_LISTED ENTRIES_
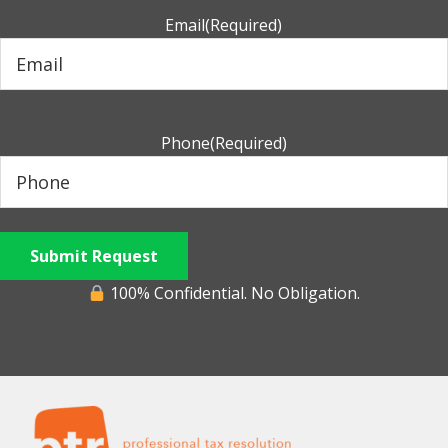
Email
(Required)
Phone
(Required)
Submit Request
100% Confidential. No Obligation.
Footer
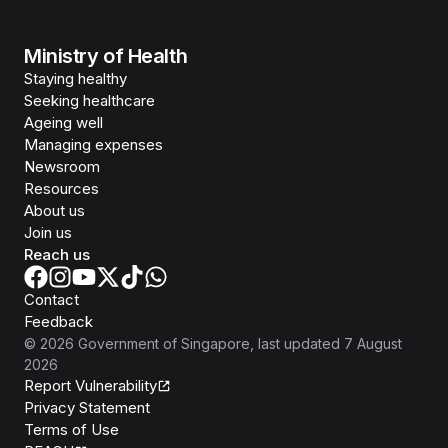
Ministry of Health
Staying healthy
Seeking healthcare
Ageing well
Managing expenses
Newsroom
Resources
About us
Join us
Reach us
Contact
Feedback
©
2026
Government of Singapore
, last updated
7 August
2026
Report Vulnerability
Privacy Statement
Terms of Use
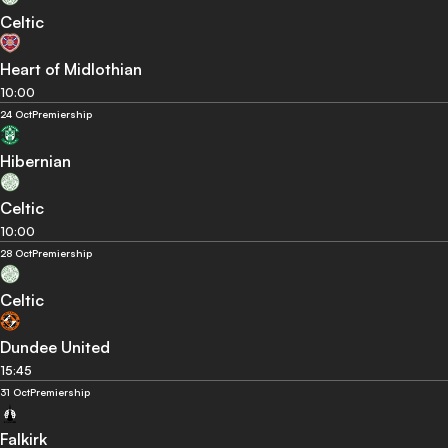
Celtic
Heart of Midlothian
10:00
24 Oct
Premiership
Hibernian
Celtic
10:00
28 Oct
Premiership
Celtic
Dundee United
15:45
31 Oct
Premiership
Falkirk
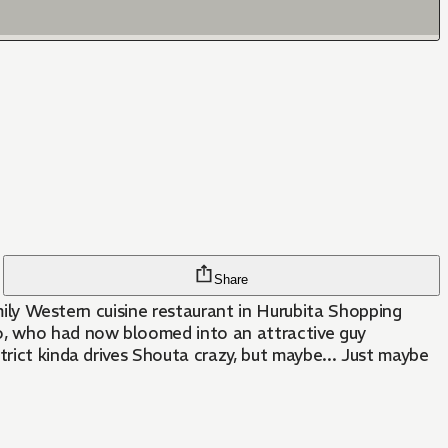
Share
amily Western cuisine restaurant in Hurubita Shopping
to, who had now bloomed into an attractive guy
trict kinda drives Shouta crazy, but maybe... Just maybe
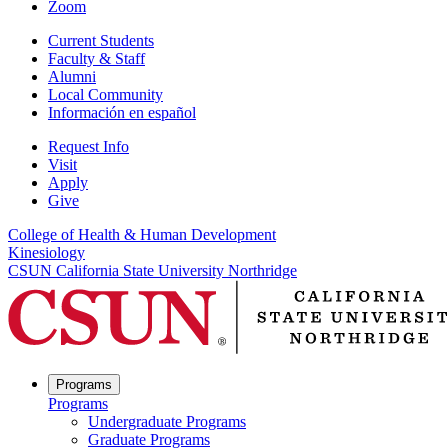
Zoom
Current Students
Faculty & Staff
Alumni
Local Community
Información en español
Request Info
Visit
Apply
Give
College of Health & Human Development
Kinesiology
CSUN California State University Northridge
Programs
Programs
Undergraduate Programs
Graduate Programs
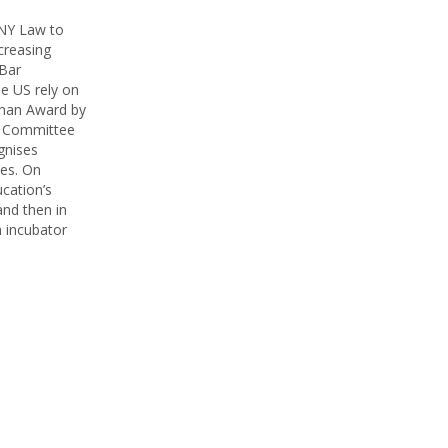
UNY Law to
creasing
 Bar
he US rely on
inan Award by
g Committee
gnises
ees. On
ucation’s
and then in
n incubator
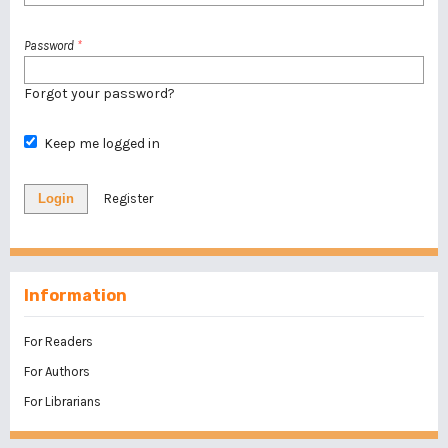
Password
*
Forgot your password?
Keep me logged in
Login
Register
Information
For Readers
For Authors
For Librarians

_WORK REQUEST_
Only lines containing "Programs" belong in the answer; copy every such line from the records.

_TASK RESPONSE_
Programs
Programs
Undergraduate Programs
Graduate Programs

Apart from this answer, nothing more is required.